Last December, 28-year-old singer-songwriter Emily Wurramara became the first Indigenous Australian to win the Best Adult Contemporary Album gong at the ARIA Awards, Australia’s version of the Brits. The prize – given for her current second release NARA, a word meaning ‘nothing’ in her native Anindilyakwa language – was not before time. First Nations artists have long been a force to be reckoned with in Australia, a country with a famously poor stance towards its original inhabitants.

Indeed, Wurramara’s single ‘Lordy Lordy’ is a hook-laden electro-pop tune that addresses such endemic racism: ‘Lordy, lordy, what do we do now? I burn, it’s black, it’s blinding red’, she sings in her big soul voice, referencing the “No” result in the historic 2023 constitutional referendum – which failed to enshrine an Indigenous presence at Parliament – and colours in the Australian Aboriginal flag. Multi-awarded, critically acclaimed, on the brink of a national tour that includes two high-profile slots at WOMADelaide, Wurramara is becoming a figurehead for her (Indigenous Australian) generation.

“It’s part of our law, ancestrally, to pass on our knowledge and make the space for [those that come] after us”, says the mother-of-one. “To continue telling the stories that our ancestors have told for 65,000 years. These different phrases of our lives are portals of emotional and physical existence.”

Born in Groote Eylandt, an island off the Northern Territory, raised in Brisbane and based in Tasmania, Wurramara has built a career on being raw, honest and outspoken. NARA’s catchy soul-pop tunes in English and Anindilyakwa tell soul-baring stories of family history and lived experiences, her creativity nurtured by an extended family of, variously, women who passed down cultural lore, songmen who sang in [her Indigenous] language and musicians who performed in community bands. While her 2016 EP Black Smoke, which included the grooving ‘Ngayuwa Nalyelyingminama Nungua’ (“The most beautiful way you can say ‘I love you’ in my culture”), and her folky 2018 debut Milyakburra marked her out as an artist to watch, it’s NARA that is elevating her to national treasure status.

The album’s 12 powerful, emotional songs span themes including trauma, tragedy and recovery. The heartfelt ‘Midnight Blues’ draws from 2017, a tumultuous year in which she gave birth, suffered postnatal depression and twice attempted to take her own life. Then there’s the album’s title, which she had tattooed on her arm after her Meanjin/Brisbane home and belongings were taken by a house fire: “I was watching everything burn from across the road and felt a sort of release”, she’s said. “It made me reorganise my priorities and what I thought was important in my life.”
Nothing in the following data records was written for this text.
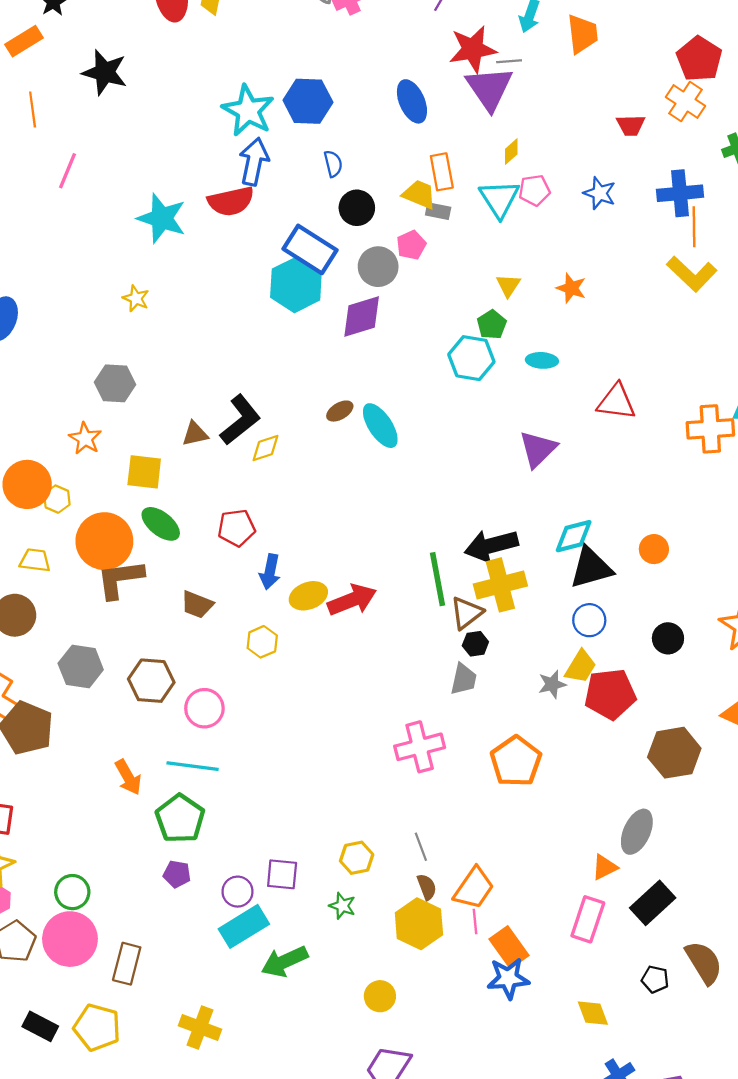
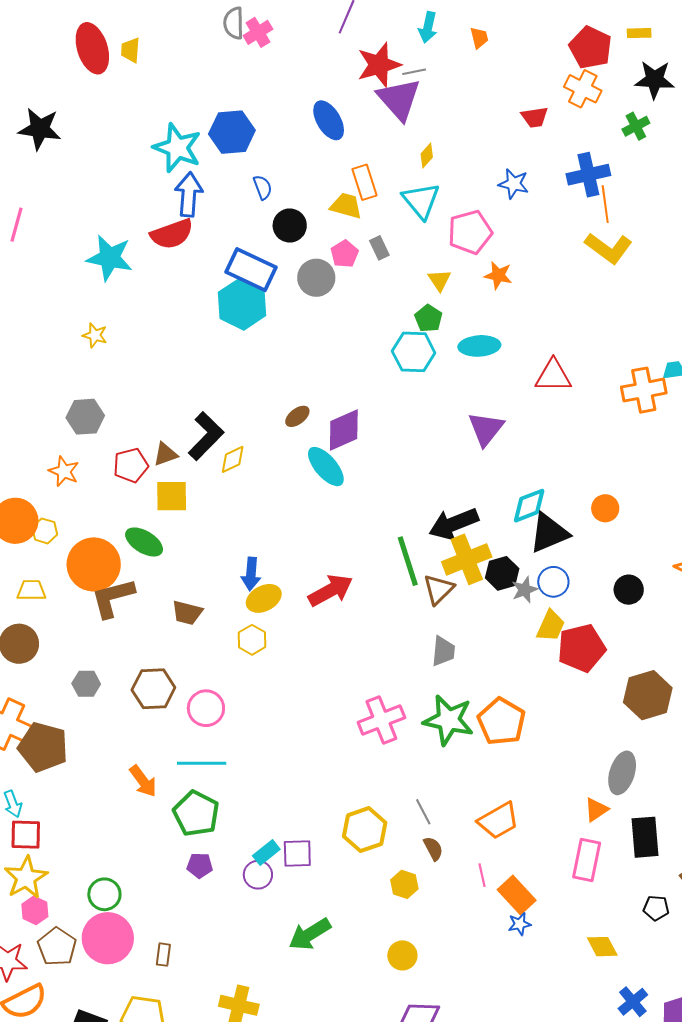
orange trapezoid: (582, 34) -> (479, 38), size x0.6
pink pentagon: (534, 190) -> (470, 232), moved, size x1.5
gray rectangle: (438, 211) -> (379, 248), moved, turned 60
purple diamond: (362, 317) -> (344, 430), moved
cyan ellipse: (542, 360) -> (479, 346), size x1.4
cyan ellipse: (380, 426) -> (326, 467), moved
yellow square: (144, 472) -> (172, 496), moved
red pentagon: (237, 528) -> (131, 465), moved
yellow ellipse: (308, 596) -> (264, 598), moved
black hexagon: (475, 644) -> (502, 573), moved, size x1.4
gray hexagon: (81, 667) -> (86, 684), size x0.7
gray star: (552, 684) -> (525, 590), moved
pink cross: (420, 747) -> (381, 720), moved
yellow hexagon: (357, 858) -> (365, 830), size x1.4
orange trapezoid: (474, 888) -> (498, 821), moved, turned 33
black rectangle: (653, 903) -> (645, 837), turned -45
green star: (342, 906) -> (448, 720), moved, size x2.0
yellow hexagon: (419, 924) -> (404, 884), moved, size x0.6
cyan rectangle: (244, 926) -> (266, 852), moved, size x0.6
brown rectangle: (127, 964) -> (163, 955), size x0.6
blue star: (508, 978) -> (520, 924), size x0.6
Creating NARA helped her process her trauma, aided by a three-week retreat at a studio in Larrakia country (Darwin) with co-producer Kuya James and with friends and relatives, including her younger brother, vocalist Arringarri (guesting on the fierce, fabulous ‘STFAFM’), popping in and out.

“It’s a community-driven record”, says Wurramara, whose mother and several cousins appear in the music video for ‘Lordy Lordy’, which features Gumbaynggirr man Tasman Keith. “That comes through on the whole record, this feeling of connection.”